Step 1: OLS baseline

Always start here. OLS is fast, deterministic, and gives you a reference point. Then check residuals.

python

import numpy as np

X_design = np.column_stack([np.ones(n), x])
beta_ols = np.linalg.lstsq(X_design, y, rcond=None)[0]
residuals = y - X_design @ beta_ols

Residual diagnostics:

Plot residuals vs each predictor → fan shape = heteroscedasticity
QQ-plot of residuals → heavy tails = outliers
If both look fine, OLS is defensible. But you still don't have uncertainty on the error model.

Step 2: Bayesian Normal (homoscedastic)

Same assumptions as OLS, but with a full posterior:

python

import pymc as pm

with pm.Model():
    intercept = pm.Normal("intercept", mu=0, sigma=10)
    slope = pm.Normal("slope", mu=0, sigma=5)
    sigma = pm.HalfNormal("sigma", sigma=5)

    mu = intercept + slope * x
    pm.Normal("y_obs", mu=mu, sigma=sigma, observed=y)

    idata = pm.sample(draws=2000, tune=1000, chains=4)

Center your predictors. Subtracting the mean of x before fitting reduces posterior correlation between intercept and slope, making MCMC more efficient. Uncenter for reporting.

Step 3: Heteroscedastic model

If residuals show a fan shape, model log(sigma) as a function of x:

python

with pm.Model():
    intercept = pm.Normal("intercept", mu=0, sigma=10)
    slope = pm.Normal("slope", mu=0, sigma=5)

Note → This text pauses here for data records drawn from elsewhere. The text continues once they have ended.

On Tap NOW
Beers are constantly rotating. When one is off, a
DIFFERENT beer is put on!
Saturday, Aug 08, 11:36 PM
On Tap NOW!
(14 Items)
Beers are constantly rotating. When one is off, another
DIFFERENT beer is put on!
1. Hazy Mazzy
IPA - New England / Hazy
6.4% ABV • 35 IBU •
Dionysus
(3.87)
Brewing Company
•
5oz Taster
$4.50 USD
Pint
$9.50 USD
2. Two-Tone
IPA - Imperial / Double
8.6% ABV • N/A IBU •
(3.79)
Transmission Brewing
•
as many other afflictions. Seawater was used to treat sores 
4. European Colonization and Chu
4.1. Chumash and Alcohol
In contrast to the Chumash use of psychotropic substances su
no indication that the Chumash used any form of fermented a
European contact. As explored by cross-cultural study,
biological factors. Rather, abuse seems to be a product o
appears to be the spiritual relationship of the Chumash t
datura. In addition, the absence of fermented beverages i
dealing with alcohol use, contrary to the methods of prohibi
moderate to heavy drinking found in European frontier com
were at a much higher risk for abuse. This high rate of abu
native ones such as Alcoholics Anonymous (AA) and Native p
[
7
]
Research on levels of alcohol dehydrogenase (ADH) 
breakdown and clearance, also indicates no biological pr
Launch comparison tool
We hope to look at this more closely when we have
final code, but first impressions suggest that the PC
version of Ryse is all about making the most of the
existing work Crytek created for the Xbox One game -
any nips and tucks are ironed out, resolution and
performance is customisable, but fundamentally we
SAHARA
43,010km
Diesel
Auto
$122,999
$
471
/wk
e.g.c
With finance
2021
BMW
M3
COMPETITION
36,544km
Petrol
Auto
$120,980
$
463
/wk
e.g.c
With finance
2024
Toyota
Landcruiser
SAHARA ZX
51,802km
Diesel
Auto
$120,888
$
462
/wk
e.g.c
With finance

    # Noise model: log(sigma) = gamma0 + gamma1 * x
    gamma0 = pm.Normal("log_sigma_intercept", mu=0, sigma=2)
    gamma1 = pm.Normal("log_sigma_slope", mu=0, sigma=1)
    sigma = pm.math.exp(gamma0 + gamma1 * x)

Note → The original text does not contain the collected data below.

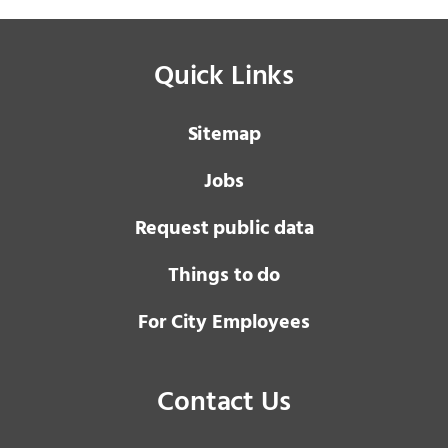
Quick Links
Sitemap
Jobs
Request public data
Things to do
For City Employees
Contact Us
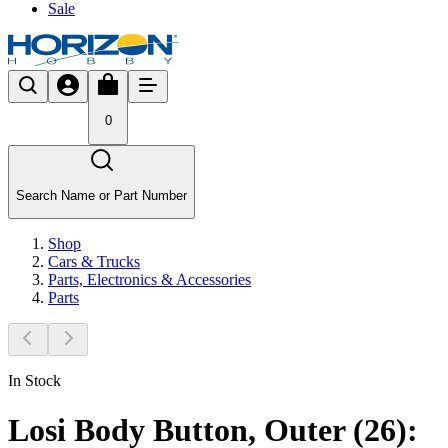
Sale
0
Search Name or Part Number
Shop
Cars & Trucks
Parts, Electronics & Accessories
Parts
In Stock
Losi Body Button, Outer (26):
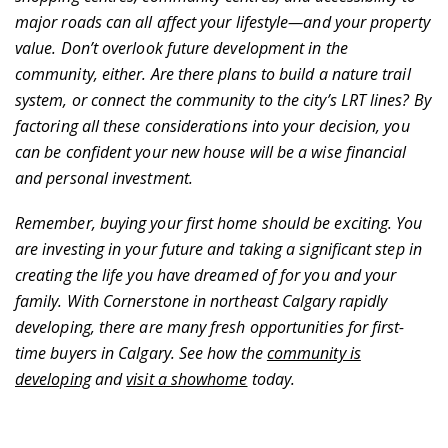
major roads can all affect your lifestyle—and your property
value. Don’t overlook future development in the
community, either. Are there plans to build a nature trail
system, or connect the community to the city’s LRT lines? By
factoring all these considerations into your decision, you
can be confident your new house will be a wise financial
and personal investment.
Remember, buying your first home should be exciting. You
are investing in your future and taking a significant step in
creating the life you have dreamed of for you and your
family. With Cornerstone in northeast Calgary rapidly
developing, there are many fresh opportunities for first-
time buyers in Calgary. See how the
community is
developing
and
visit a showhome
today.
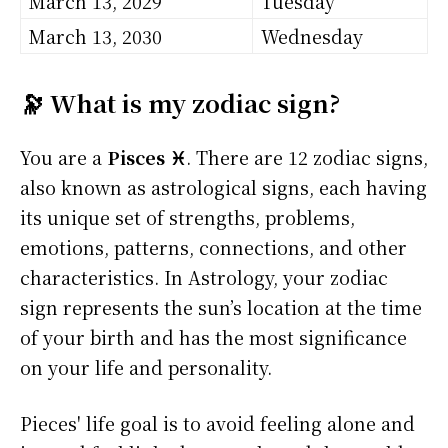
March 13, 2029
Tuesday
March 13, 2030
Wednesday
🔭 What is my zodiac sign?
You are a
Pisces ♓
. There are 12 zodiac signs,
also known as astrological signs, each having
its unique set of strengths, problems,
emotions, patterns, connections, and other
characteristics. In Astrology, your zodiac
sign represents the sun’s location at the time
of your birth and has the most significance
on your life and personality.
Pieces' life goal is to avoid feeling alone and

    mu = intercept + slope * x
    pm.Normal("y_obs", mu=mu, sigma=sigma, observed=y)

This gives you pointwise uncertainty — wider prediction intervals where the data is noisier, narrower where it's cleaner. OLS can't do this.

Step 4: Robust model (Student-t)

The Hogg paper's core recommendation: use Student-t as the default likelihood. It reduces to Normal when nu is large and gracefully downweights outliers when nu is small.

python

with pm.Model():
    intercept = pm.Normal("intercept", mu=0, sigma=10)
    slope = pm.Normal("slope", mu=0, sigma=5)
    sigma = pm.HalfNormal("sigma", sigma=5)
    nu = pm.Gamma("nu", alpha=2, beta=0.1)  # degrees of freedom

    mu = intercept + slope * x
    pm.StudentT("y_obs", nu=nu, mu=mu, sigma=sigma, observed=y)

Interpreting nu:

nu < 5: heavy outlier contamination
nu ~ 5-30: moderate tails
nu > 30: data is essentially Gaussian — Student-t wasn't needed

Step 5: Model comparison via LOO-CV

Don't guess which model is right. Let predictive accuracy decide:

python

import arviz as az

pm.compute_log_likelihood(idata_homo, model=model_homo)
pm.compute_log_likelihood(idata_hetero, model=model_hetero)
pm.compute_log_likelihood(idata_robust, model=model_robust)

comparison = az.compare({
    "homoscedastic": idata_homo,
    "heteroscedastic": idata_hetero,
    "robust": idata_robust,
}, ic="loo")

The model with the highest

elpd_loo

has the best out-of-sample predictive accuracy.

weight

gives the optimal stacking mixture.

GLM generalization

The same workflow extends to any GLM by changing the link function and likelihood:

Response type	Link	Likelihood	PyMC code
Continuous	identity	Normal / Student-t	`pm.Normal("y", mu=mu, sigma=sigma)`
Binary	logit	Bernoulli	`pm.Bernoulli("y", logit_p=mu)`
Count	log	Poisson	`pm.Poisson("y", mu=pm.math.exp(mu))`
Count (overdispersed)	log	NegBinomial	`pm.NegativeBinomial("y", mu=pm.math.exp(mu), alpha=alpha)`
Positive continuous	log	Gamma	`pm.Gamma("y", mu=pm.math.exp(mu), sigma=sigma)`
Proportion [0,1]	logit	Beta	`pm.Beta("y", mu=pm.math.invlogit(mu), kappa=kappa)`

The diagnostic workflow is the same: fit, check PPC, upgrade likelihood if simulated data doesn't match real data.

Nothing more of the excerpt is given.